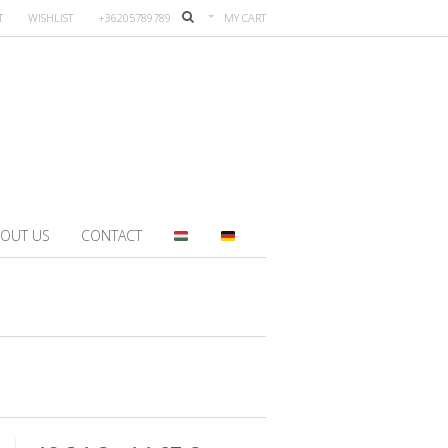
T
WISHLIST
+36205789789
MY CART
OUT US
CONTACT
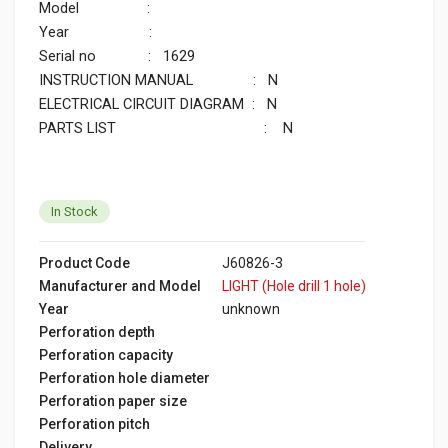
Model
:
Year
:
Serial no
: 1629
INSTRUCTION MANUAL : N
ELECTRICAL CIRCUIT DIAGRAM : N
PARTS LIST : N
In Stock
Product Code
J60826-3
Manufacturer and Model
LIGHT (Hole drill 1 hole)
Year
unknown
Perforation depth
Perforation capacity
Perforation hole diameter
Perforation paper size
Perforation pitch
Delivery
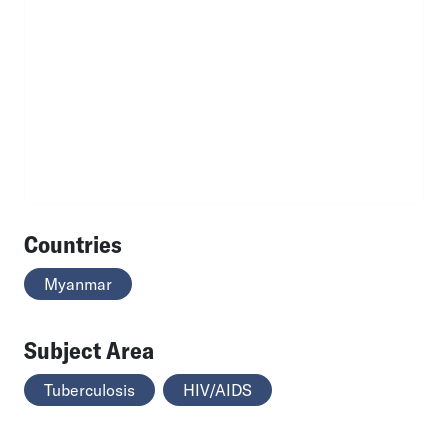
Countries
Myanmar
Subject Area
Tuberculosis
HIV/AIDS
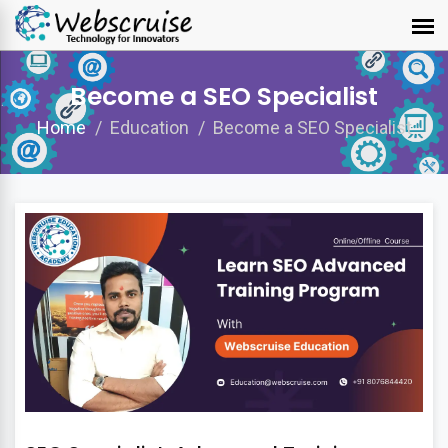
Become a SEO Specialist
Home
Education
Become a SEO Specialist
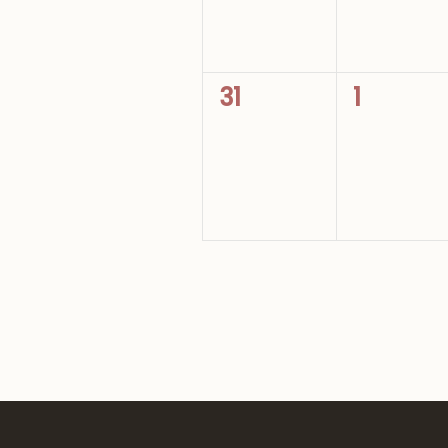
0
0
31
1
events,
events,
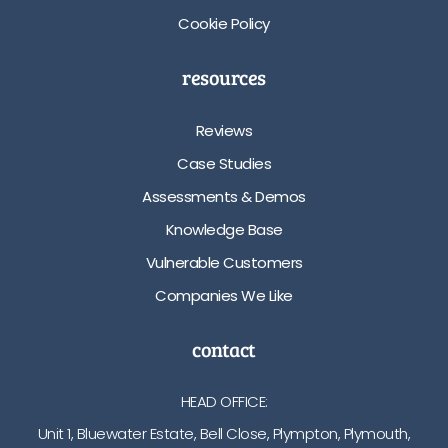
Cookie Policy
resources
Reviews
Case Studies
Assessments & Demos
Knowledge Base
Vulnerable Customers
Companies We Like
contact
HEAD OFFICE:
Unit 1, Bluewater Estate, Bell Close, Plympton, Plymouth,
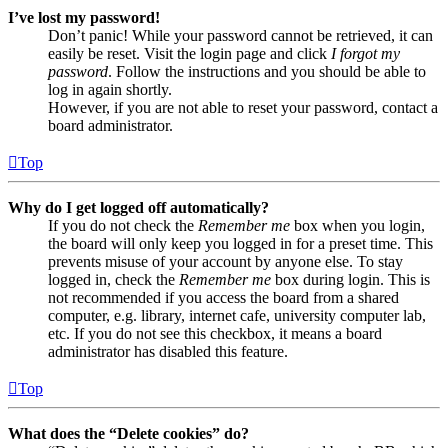
I’ve lost my password!
Don’t panic! While your password cannot be retrieved, it can
easily be reset. Visit the login page and click
I forgot my
password
. Follow the instructions and you should be able to
log in again shortly.
However, if you are not able to reset your password, contact a
board administrator.
Top
Why do I get logged off automatically?
If you do not check the
Remember me
box when you login,
the board will only keep you logged in for a preset time. This
prevents misuse of your account by anyone else. To stay
logged in, check the
Remember me
box during login. This is
not recommended if you access the board from a shared
computer, e.g. library, internet cafe, university computer lab,
etc. If you do not see this checkbox, it means a board
administrator has disabled this feature.
Top
What does the “Delete cookies” do?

#### Task brief:
All lines above that hold the string "your" should be copied.

#### Reply:
Don’t panic! While your password cannot be retrieved, it can
However, if you are not able to reset your password, contact a
prevents misuse of your account by anyone else. To stay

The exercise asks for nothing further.